Live Boston reports police are looking for Akil Jackson, 41, in connection with the shooting murder of Alicia Heywood in Roslindale Square on July 29.

Heywood lived in South Easton after moving from Hyde Park.

Police thought they had Jackson cornered in an apartment in Dorchester's Adams Village the day after the murder, but after a five-hour SWAT search that lasted five hours and led to nearby residents being evacuated, concluded he wasn't there.

In 2011, Jackson pleaded guilty to being a convicted felon in possession of a firearm and was sentenced to two years in federal prison for an incident at the Amtrak station in Rensselaer, NY - three months longer than prosecutors had requested. He was waiting for a train when he spotted a sheriff's deputy with a dog sniffing around the station and he failed to convince a station worker to stow his bag on account of the marijuana inside; the dog led the deputy to his bag and, on a search, it was found to contain both marijuana and a gun, according to court records.

In a sentencing recommendation, a prosecutor explained how Jackson came to be a convicted felon:

Although only 31 years old, the Defendant's has 8 different arrests, not including the instant offense of conviction. He has been convicted of 6 different misdemeanors and 1 violation. Significantly ... on November 6, 2006, he pled guilty to carrying a stolen concealed .380 caliber firearm. In addition, while on pre-trial release, it is significant that ... the Defendant was in Charlestown, Ma, and was arrested in possession of cocaine, a large bag of marijuana, and a sawed off Remington .22 rifle. He was subsequently convicted [in 2009] of possessing with intent to distribute cocaine and the felony possession of a firearm.

Jackson's attorney asked for a sentence at the lower end of the scale - the minimum sentence for the crime is 18 months - saying all his criminal acts could be traced to the PTSD he developed while in the army in Afghanistan in the aftermath of the 9/11 attacks and that before the war, he was a studious young man who had been accepted to Boston Latin Academy before the relatives who had taken him in from his broken home sent him to North Carolina to keep him off the mean streets of Boston:

Mr. Jackson's experience in Afghanistan had a significant impact upon him. He experienced the chaotic and lethal violence within Afghan civilian communities. One event seared into his memory involved a young boy who shot and killed another Afghan civilian in the street. The young boy was then immediately shot dead by a U.S. soldier. He witnessed the deadly human toll, observing the broken and dismembered bodies of dead U.S. soldiers and Afghan civilians, both in the course of his duty in Afghanistan and while hospitalized there for his knee injury.

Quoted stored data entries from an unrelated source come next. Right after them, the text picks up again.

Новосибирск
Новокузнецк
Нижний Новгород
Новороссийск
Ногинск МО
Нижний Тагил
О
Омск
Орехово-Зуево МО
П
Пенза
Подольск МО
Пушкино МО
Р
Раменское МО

Prior to Mr. Jackson's war zone experience, he had no serious criminal history. His only legal transgression was a minor shoplifting incident on base in 2001.

Mr. Jackson's outlook after his return from Afghanistan was grim. He did not believe he would live very long, and he did not expect have a normal life. Following his discharge from the Army in February of 2004, as his criminal history reflects, his behavior became more erratic. His actions were consistent with those of a person suffering psychologically and self-medicating with marijuana. After he lost a job and learned unexpectedly that he would be a father, he believed he was not up to all that life required of him. He attempted suicide. Police intervention ultimately prevented that. ...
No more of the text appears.